Dossier : IMM-3066-97

ENTRE :

  VOLODIMIR GORODISKIY

  demandeur

  et

  LE MINISTRE DE LA CITOYENNETÉ ET DE L’IMMIGRATION

  défendeur

  MOTIFS DE L’ORDONNANCE

LE JUGE MACKAY :

[1]  La Cour est saisie d’une demande de contrôle judiciaire, présentée le 22 juillet 1997, à l’encontre d’une décision rendue par la Commission de l’immigration et du statut de réfugié (CISR) le 27 juin 1997 par laquelle la CISR a conclu que le demandeur n’était pas un réfugié au sens de la Convention.

[2]  L’audition de cette affaire a eu lieu à Toronto, le 23 juin 1998, et la décision a été mise en délibéré. Après examen des arguments présentés à l’audience et du dossier, une ordonnance rejetant la demande pour les motifs énoncés ci-après a été rendue le 25 juin 1998.

Faits

[3]  M. Gorodiskiy est citoyen de l’Ukraine. Il travaillait comme matelot et avait obtenu un emploi grâce à une entreprise ukrainienne qui fournissait des membres d’équipage à d’autres compagnies. Après le versement répété de pots-de-vin à cette entreprise, M. Gorodiskiy a finalement obtenu, en avril 1994, une promesse d’emploi avec une société de transport maritime allemande du nom de Clipper Management. L’employeur ukrainien avait assorti son offre d’une condition finale; il exigeait que M. Gorodiskiy adhère au syndicat de marins d’Odessa (Odessa Seaman Trade Union [OSTU]) et paie une cotisation mensuelle de 50 $ US.

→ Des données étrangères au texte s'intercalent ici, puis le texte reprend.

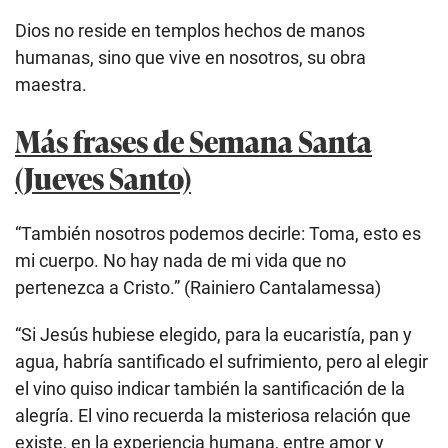
Dios no reside en templos hechos de manos
humanas, sino que vive en nosotros, su obra
maestra.
Más frases de Semana Santa
(Jueves Santo)
“También nosotros podemos decirle: Toma, esto es
mi cuerpo. No hay nada de mi vida que no
pertenezca a Cristo.” (Rainiero Cantalamessa)
“Si Jesús hubiese elegido, para la eucaristía, pan y
agua, habría santificado el sufrimiento, pero al elegir
el vino quiso indicar también la santificación de la
alegría. El vino recuerda la misteriosa relación que
existe, en la experiencia humana, entre amor y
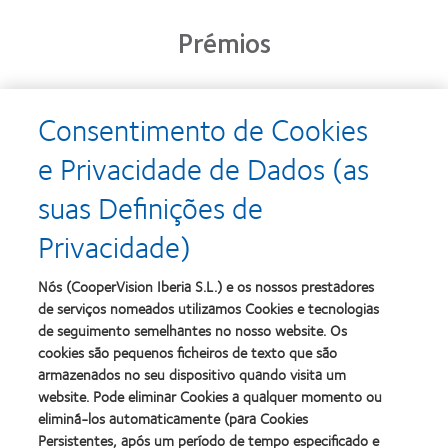
Prémios
Consentimento de Cookies
Learn
Learn
more
more
e Privacidade de Dados (as
about
about
Prémio
Produto
suas Definições de
Silmo
do
d’Or
Ano
Privacidade)
para
para
Learn
Learn
o
Lentes
more
more
melhor
de
about
about
Nós (CooperVision Iberia S.L.) e os nossos prestadores
produto
Contacto
2012
2011
de serviços nomeados utilizamos Cookies e tecnologias
com
(2013)
&
Best
MyDay™
de seguimento semelhantes no nosso website. Os
2010
Factory
(2013)
cookies são pequenos ficheiros de texto que são
Melhores
Awards
Learn
armazenados no seu dispositivo quando visita um
Empresas
(2011)
Learn
more
para
website. Pode eliminar Cookies a qualquer momento ou
more
about
Líderes
eliminá-los automaticamente (para Cookies
about
ODMA
(2012)
2012
Persistentes, após um período de tempo especificado e
2011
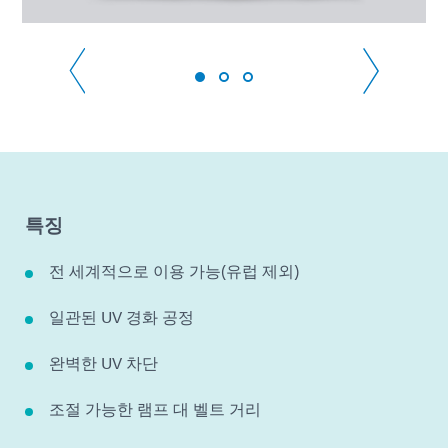
특징
전 세계적으로 이용 가능(유럽 제외)
일관된 UV 경화 공정
완벽한 UV 차단
조절 가능한 램프 대 벨트 거리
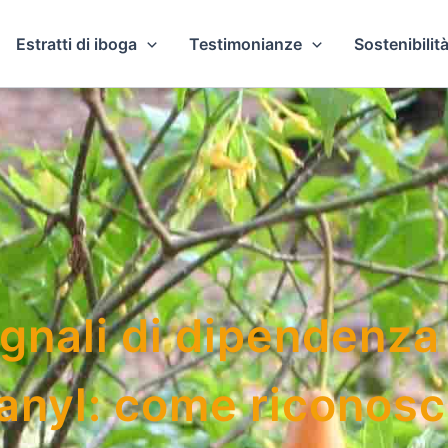
Estratti di iboga
Testimonianze
Sostenibilità
gnali di dipendenza
anyl: come riconosc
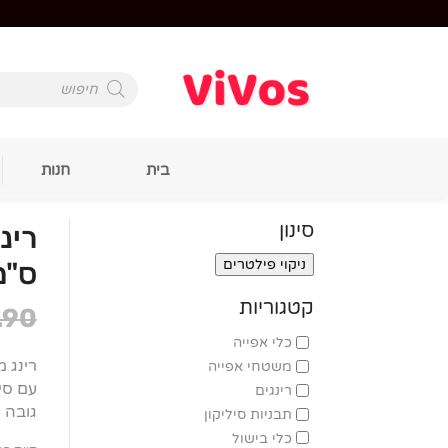
Products
search
בית
חנות
סינון
ניקוי פילטרים
ס"מ
קטגוריות
.90
כלי אפייה
רינג מ
משטחי אפייה
עם סימ
רינגים
גובה 8.5 ס"מ
תבניות סיליקון
כלי בישול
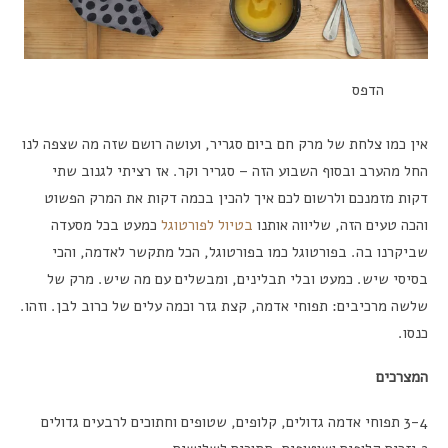
הדפס
אין כמו צלחת של מרק חם ביום סגריר, ועושה רושם שזה מה שצפה לנו
החל מהערב ובסוף השבוע הזה – סגריר וקר. אז רציתי לגנוב שתי
דקות מזמנכם ולרשום לכם איך להכין בכמה דקות את המרק הפשוט
והכה טעים הזה, שליווה אותנו
בטיול לפורטוגל
כמעט בכל מסעדה
שביקרנו בה. בפורטוגל כמו בפורטוגל, הכל מתקשר לאדמה, והכי
בסיסי שיש. כמעט ובלי תבלינים, ומבשלים עם מה שיש. מרק של
שלשה מרכיבים: תפוחי אדמה, קצת גזר וכמה עלים של כרוב לבן. וזהו.
כנסו.
המצרכים
3-4 תפוחי אדמה גדולים, קלופים, שטופים וחתוכים לרבעים גדולים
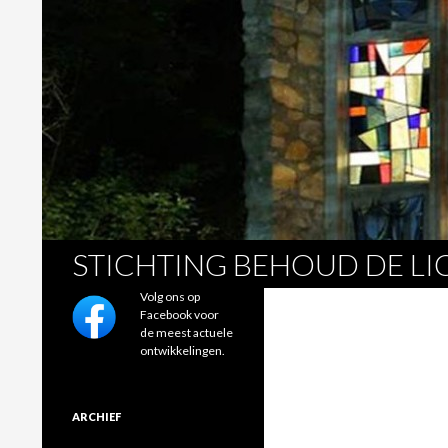
Zoeken
STICHTING BEHOUD DE L
Volg ons op
Facebook voor
de meest actuele
ontwikkelingen.
ARCHIEF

[4]  À son arrivée en Belgique pour commencer son emploi, le demandeur a constaté que les modalités de son contrat d’emploi, quant au salaire, aux heures supplémentaires et aux conditions de travail, n’étaient pas respectées. Il a par la suite été forcé de signer des formulaires en blanc avant de recevoir sa paie, et on l’a menacé de représailles s’il portait plainte.

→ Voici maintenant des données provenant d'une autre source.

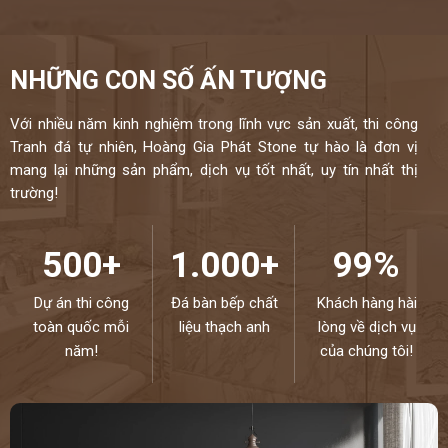
NHỮNG CON SỐ ẤN TƯỢNG
Với nhiều năm kinh nghiệm trong lĩnh vực sản xuất, thi công
Tranh đá tự nhiên, Hoàng Gia Phát Stone tự hào là đơn vị
mang lại những sản phẩm, dịch vụ tốt nhất, uy tín nhất thị
trường!
500+
1.000+
99%
Dự án thi công
Đá bàn bếp chất
Khách hàng hài
toàn quốc mỗi
liệu thạch anh
lòng về dịch vụ
năm!
của chúng tôi!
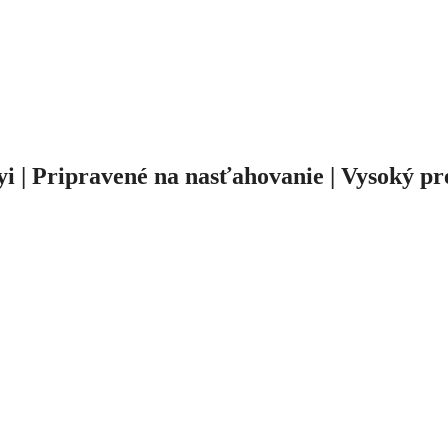
yi | Pripravené na nasťahovanie | Vysoký p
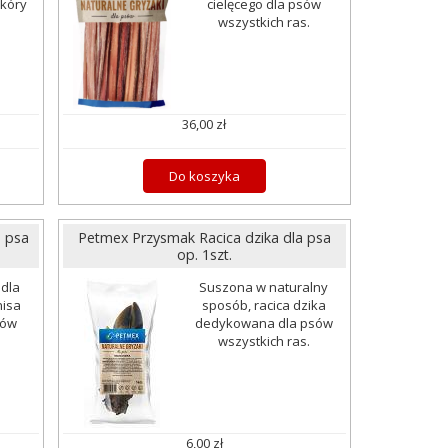
skóry
cielęcego dla psów
wszystkich ras.
36,00 zł
Do koszyka
 psa
Petmex Przysmak Racica dzika dla psa
op. 1szt.
 dla
Suszona w naturalny
nisa
sposób, racica dzika
sów
dedykowana dla psów
wszystkich ras.
6,00 zł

[5]  En mars 1995, le demandeur a finalement déposé une plainte, par téléphone, auprès de la Fédération syndicale internationale, qui a envoyé un inspecteur qui a arraisonné le navire lorsqu’il était à quai, en Finlande. La société de transport maritime allemande Clipper a dû payer une amende. Le capitaine du navire a alors dit au demandeur d’arrêter de se plaindre, « sinon... ».

[6]  En juin 1995, le demandeur est retourné à Kiev, en Ukraine, pour apprendre que sa mère avait subi une crise cardiaque causée, croyait-il, par le harcèlement dont elle avait été victime de la part d’hommes qui cherchaient à obtenir des renseignements sur le demandeur. Lorsque le demandeur est retourné à Odessa, le syndicat s’est plaint à son sujet à la police qui l’a obligé à signer un document lui interdisant de quitter Odessa. Le récit du demandeur, figurant sur son formulaire de renseignements personnels (FRP), est ainsi rédigé : [traduction]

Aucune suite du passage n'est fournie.